Chapitre 2 Échantillonnage et Théorèmes limites

2.1 Échantillonnage

L’étude d’une caractéristique d’une pièce fabriquée en grand nombre (telle que la luminosité d’une ampoule, sa durée de vie ou encore le diamètre d’une pièce mécanique) relève, elle aussi, de la statistique descriptive. Il n’est toutefois pas possible de mesurer cette caractéristique sur toutes les pièces produites. Il est alors nécessaire de se limiter à l’étude des éléments d’un échantillon. Cet échantillon devra répondre à des critères particuliers pour pouvoir représenter la population toute entière dans l’étude statistique.

La démarche statistique présente plusieurs étapes :

  • Prélèvement d’un échantillon représentatif de la population ou échantillon aléatoire par des techniques appropriées. Cela relève de la théorie de l’échantillonnage.
  • Étude des caractéristiques de cet échantillon, issu d’une population dont on connaît la loi de probabilité. On s’intéresse principalement à ceux issus d’une population gaussienne.
Définition 2.1 \iffalse (Echantillon) Un échantillon aléatoire est un \(n\)-uplet \((X_1,\ldots,X_n)\) de \(n\) variables aléatoires indépendantes suivant la même loi qu’une variable \(X\) appelée variable aléatoire parente. Une réalisation de l’échantillon sera notée \((x_1,\ldots,x_n)\).
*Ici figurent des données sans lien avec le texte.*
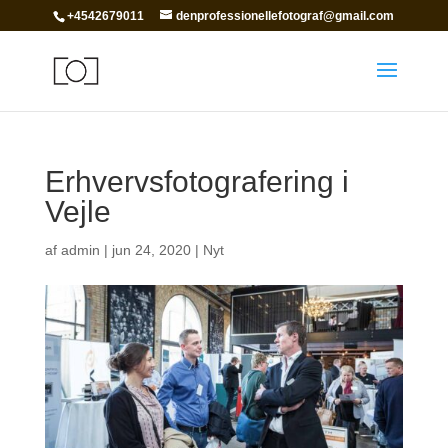
+4542679011
denprofessionellefotograf@gmail.com
Erhvervsfotografering i
Vejle
af
admin
|
jun 24, 2020
|
Nyt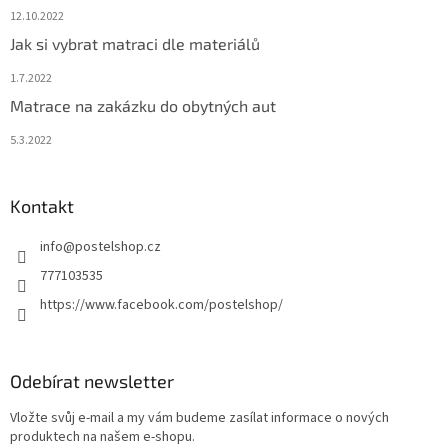
12.10.2022
Jak si vybrat matraci dle materiálů
1.7.2022
Matrace na zakázku do obytných aut
5.3.2022
Kontakt
info
@
postelshop.cz
777103535
https://www.facebook.com/postelshop/
Odebírat newsletter
Vložte svůj e-mail a my vám budeme zasílat informace o nových
produktech na našem e-shopu.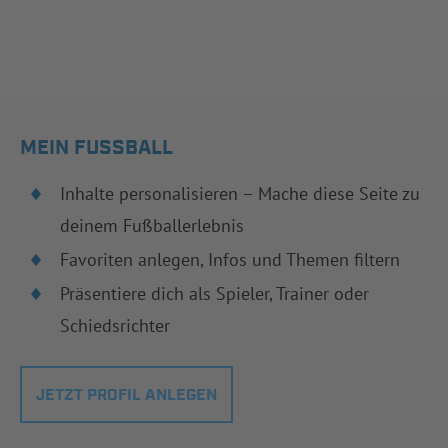
MEIN FUSSBALL
Inhalte personalisieren – Mache diese Seite zu
deinem Fußballerlebnis
Favoriten anlegen, Infos und Themen filtern
Präsentiere dich als Spieler, Trainer oder
Schiedsrichter
JETZT PROFIL ANLEGEN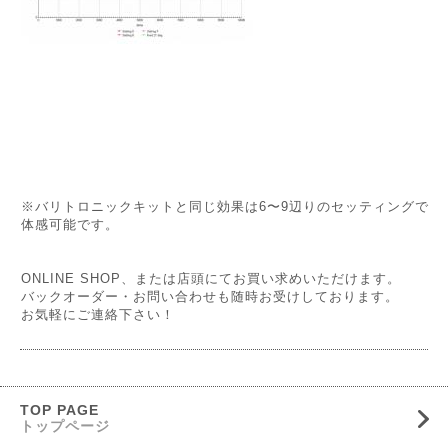
※バリトロニックキットと同じ効果は6〜9辺りのセッティングで
体感可能です。
ONLINE SHOP
、または店頭にてお買い求めいただけます。
バックオーダー・お問い合わせも随時お受けしております。
お気軽にご連絡下さい！
TOP PAGE
トップページ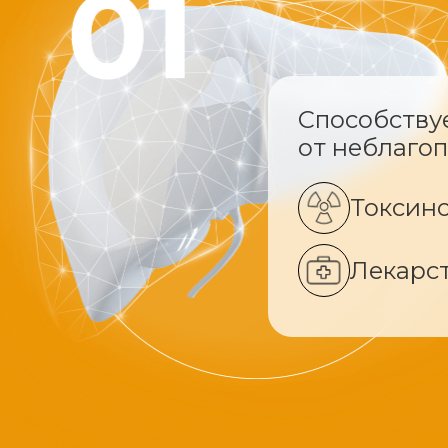
Способству
от неблаго
Токсин
Лекарс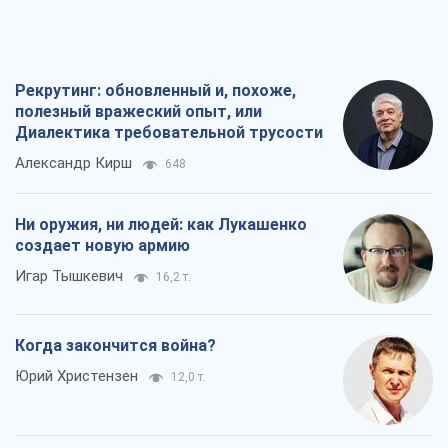
Рекрутинг: обновленный и, похоже,
полезный вражеский опыт, или
Диалектика требовательной трусости
Александр Кирш
648
Ни оружия, ни людей: как Лукашенко
создает новую армию
Игар Тышкевич
16,2 т.
Когда закончится война?
Юрий Христензен
12,0 т.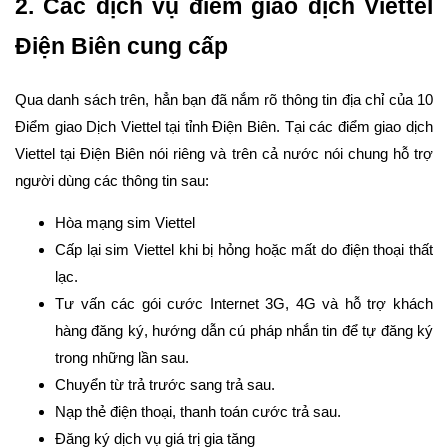
2. Các dịch vụ điểm giao dịch Viettel
Điện Biên cung cấp
Qua danh sách trên, hẳn bạn đã nắm rõ thông tin địa chỉ của 10
Điểm giao Dịch Viettel tại tỉnh Điện Biên. Tại các điểm giao dịch
Viettel tại Điện Biên nói riêng và trên cả nước nói chung hỗ trợ
người dùng các thông tin sau:
Hòa mạng sim Viettel
Cấp lại sim Viettel khi bị hỏng hoặc mất do điện thoại thất
lạc.
Tư vấn các gói cước Internet 3G, 4G và hỗ trợ khách
hàng đăng ký, hướng dẫn cú pháp nhắn tin để tự đăng ký
trong những lần sau.
Chuyển từ trả trước sang trả sau.
Nạp thẻ điện thoại, thanh toán cước trả sau.
Đăng ký dịch vụ giá trị gia tăng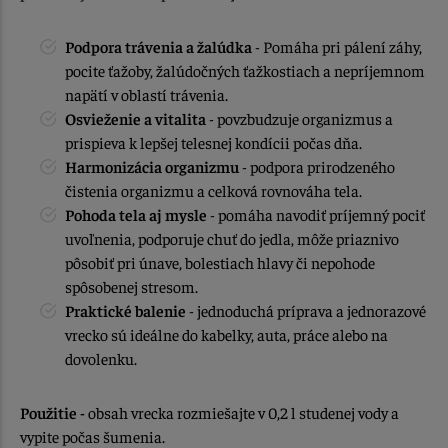
Podpora trávenia a žalúdka
- Pomáha pri pálení záhy,
pocite ťažoby, žalúdočných ťažkostiach a nepríjemnom
napätí v oblastí trávenia.
Osvieženie a vitalita
- povzbudzuje organizmus a
prispieva k lepšej telesnej kondícii počas dňa.
Harmonizácia organizmu
- podpora prirodzeného
čistenia organizmu a celková rovnováha tela.
Pohoda tela aj mysle
- pomáha navodiť príjemný pociť
uvoľnenia, podporuje chuť do jedla, môže priaznivo
pôsobiť pri únave, bolestiach hlavy či nepohode
spôsobenej stresom.
Praktické balenie
- jednoduchá príprava a jednorazové
vrecko sú ideálne do kabelky, auta, práce alebo na
dovolenku.
Použitie -
obsah vrecka rozmiešajte v 0,2 l studenej vody a
vypite počas šumenia.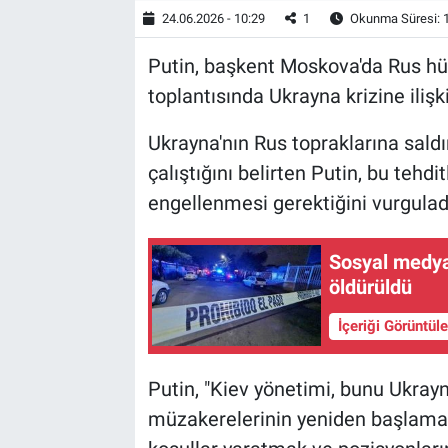
24.06.2026 - 10:29
1
Okunma Süresi: 
Putin, başkent Moskova'da Rus hü
toplantısında Ukrayna krizine iliş
Ukrayna'nın Rus topraklarına saldı
çalıştığını belirten Putin, bu tehd
engellenmesi gerektiğini vurgulad
Sosyal medya
öldürüldü
İçeriği Görüntül
Putin, "Kiev yönetimi, bunu Ukrayn
müzakerelerinin yeniden başlaması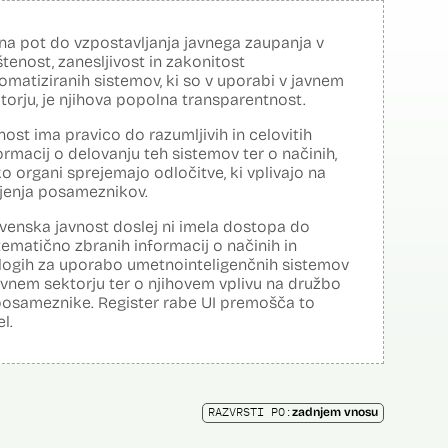
na pot do vzpostavljanja javnega zaupanja v
tenost, zanesljivost in zakonitost
omatiziranih sistemov, ki so v uporabi v javnem
torju, je njihova popolna transparentnost.
nost ima pravico do razumljivih in celovitih
ormacij o delovanju teh sistemov ter o načinih,
o organi sprejemajo odločitve, ki vplivajo na
ljenja posameznikov.
venska javnost doslej ni imela dostopa do
tematično zbranih informacij o načinih in
logih za uporabo umetnointeligenčnih sistemov
avnem sektorju ter o njihovem vplivu na družbo
posameznike. Register rabe UI premošča to
el.
RAZVRSTI PO:
zadnjem vnosu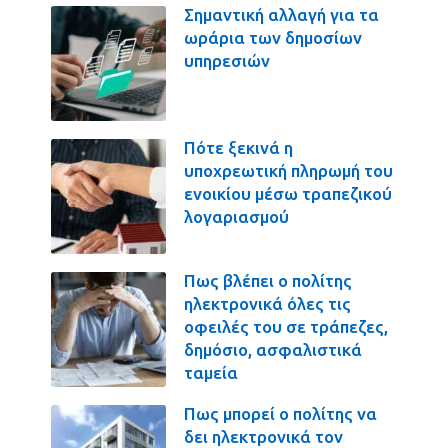
Σημαντική αλλαγή για τα
ωράρια των δημοσίων
υπηρεσιών
Πότε ξεκινά η
υποχρεωτική πληρωμή του
ενοικίου μέσω τραπεζικού
λογαριασμού
Πως βλέπει ο πολίτης
ηλεκτρονικά όλες τις
οφειλές του σε τράπεζες,
δημόσιο, ασφαλιστικά
ταμεία
Πως μπορεί ο πολίτης να
δει ηλεκτρονικά τον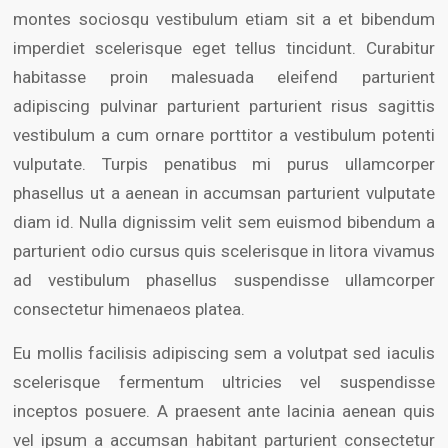
montes sociosqu vestibulum etiam sit a et bibendum
imperdiet scelerisque eget tellus tincidunt. Curabitur
habitasse proin malesuada eleifend parturient
adipiscing pulvinar parturient parturient risus sagittis
vestibulum a cum ornare porttitor a vestibulum potenti
vulputate. Turpis penatibus mi purus ullamcorper
phasellus ut a aenean in accumsan parturient vulputate
diam id. Nulla dignissim velit sem euismod bibendum a
parturient odio cursus quis scelerisque in litora vivamus
ad vestibulum phasellus suspendisse ullamcorper
consectetur himenaeos platea.
Eu mollis facilisis adipiscing sem a volutpat sed iaculis
scelerisque fermentum ultricies vel suspendisse
inceptos posuere. A praesent ante lacinia aenean quis
vel ipsum a accumsan habitant parturient consectetur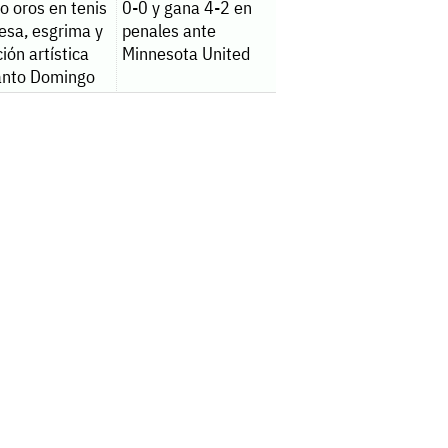
o oros en tenis
0-0 y gana 4-2 en
esa, esgrima y
penales ante
ión artística
Minnesota United
anto Domingo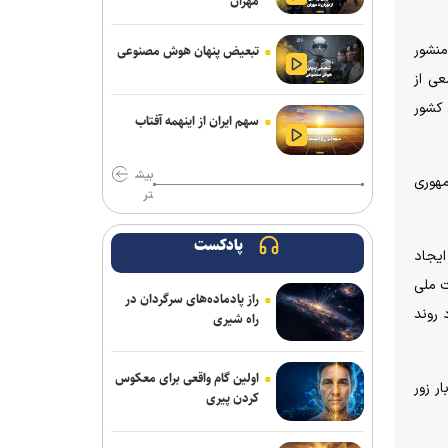
مهران
نشست خبری رئیس‌جمهور فردا برگزار
می‌شود
منشور
تبعیض پنهان هوش مصنوعی
عی از
برنی سندرز: ترامپ خطرناک‌ ترین رئیس‌
 کشور
جمهور تاریخ آمریکا است
سهم ایران از اینهمه آفتاب
قشقاوی: آمریکا یک هفته پس از تفاهم
بیش
اسلام آباد آن را نقض کرد
مهوری
تر
نظرسنجی رویترز: آمریکایی‌ها نگران
پیامد‌های جنگ با ایران و افزایش قیمت
پادکست
ایجاد
سوخت هستند
ت ملی
راز پادماده‌های سرگردان در
پاکستان: خواهان جنگ با افغانستان
 روند
راه شیری
نیستیم؛ طالبان باید حمایت از تروریسم را
متوقف کند
اولین گام واقعی برای معکوس
ر زور
افزایش مهاجرت نخبگان از اراضی اشغالی؛
کردن پیری
زیان میلیاردی برای رژیم صهیونیستی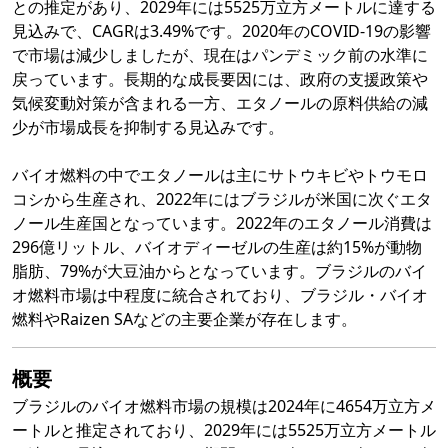
との推定があり、2029年には5525万立方メートルに達する
見込みで、CAGRは3.49%です。2020年のCOVID-19の影響
で市場は減少しましたが、現在はパンデミック前の水準に
戻っています。長期的な成長要因には、政府の支援政策や
気候変動対策が含まれる一方、エタノールの原料供給の減
少が市場成長を抑制する見込みです。
バイオ燃料の中でエタノールは主にサトウキビやトウモロ
コシから生産され、2022年にはブラジルが米国に次ぐエタ
ノール生産国となっています。2022年のエタノール消費は
296億リットル、バイオディーゼルの生産は約15%が動物
脂肪、79%が大豆油からとなっています。ブラジルのバイ
オ燃料市場は中程度に統合されており、ブラジル・バイオ
燃料やRaizen SAなどの主要企業が存在します。
概要
ブラジルのバイオ燃料市場の規模は2024年に4654万立方メ
ートルと推定されており、2029年には5525万立方メートル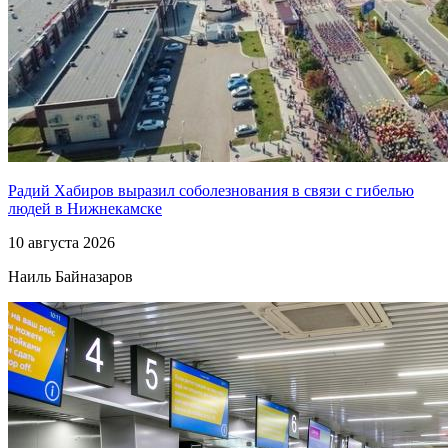
Радий Хабиров выразил соболезнования в связи с гибелью
людей в Нижнекамске
10 августа 2026
Наиль Байназаров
Définition 2.2 \iffalse (Une statistique) Soit \(X\) une variable aléatoire. Considérons un \(n\)-échantillon \((X_1,\ldots,X_n)\) de \(X\). Une Statistique \(T\) est une variable aléatoire fonction mesurable de \((X_1,\ldots,X_n)\).

\[ T(X)=T(X_1,\ldots,X_n) \]

A un échantillon, on peut associer plusieurs statistiques.

2.2 La statistique \(\overline{X}_n\)

Définition 2.3 \iffalse (Moyenne empirique) La statistique \(\overline{X}_n\) ou moyenne empirique d’un échantillon est une statistique définie par \[\overline{X}_n = \frac{1}{n} \sum_{i=1}^n X_i\]

Espérance et variance de \(\overline{X}_n\):

Soit \(m\) l’espérance et \(\sigma^2\) la variance de la variable parente \(X\) (e.g. l’espérance et la variance de la population). L’espérance et la variance de la statistique \(\overline{X}_n\) sont:

\[E(\overline{X}_n) = m\] \[V(\overline{X}_n) = \frac{\sigma^2}{n}\]

Démonstration:

  • \(E(\overline{X}_n) = \frac{1}{n} \sum_{i=1}^n E(X_i) = \frac{1}{n} nm = m\)
  • \(V(\overline{X}_n) =V(\frac{1}{n} \sum_{i=1}^n X_i) = \frac{1}{n^2} V(\sum_{i=1}^n X_i) = \frac{1}{n^2} \sum_{i=1}^n V(X_i) = \frac{1}{n^2} \sum_{i=1}^n \sigma^2 = \frac{1}{n^2} n \sigma^2 = \frac{\sigma^2}{n} \quad \quad\) (Les \(X_i\) étant supposées indépendantes)

2.3 Théorèmes limites

Cette section introduit trois résultats importants de la théorie asymptotique des probabilités: la loi faible des grands nombres, la loi forte des grands nombres et le théorème central limite, dans sa version pour variables aléatoires indépendantes et identiquement distribuées (\(X_i\) suivent la même loi pour \(i=1,\ldots,n\)). Ce sont des résultats qui traitent les propriétés de la distribution de la statistique \(\overline{X}_n\).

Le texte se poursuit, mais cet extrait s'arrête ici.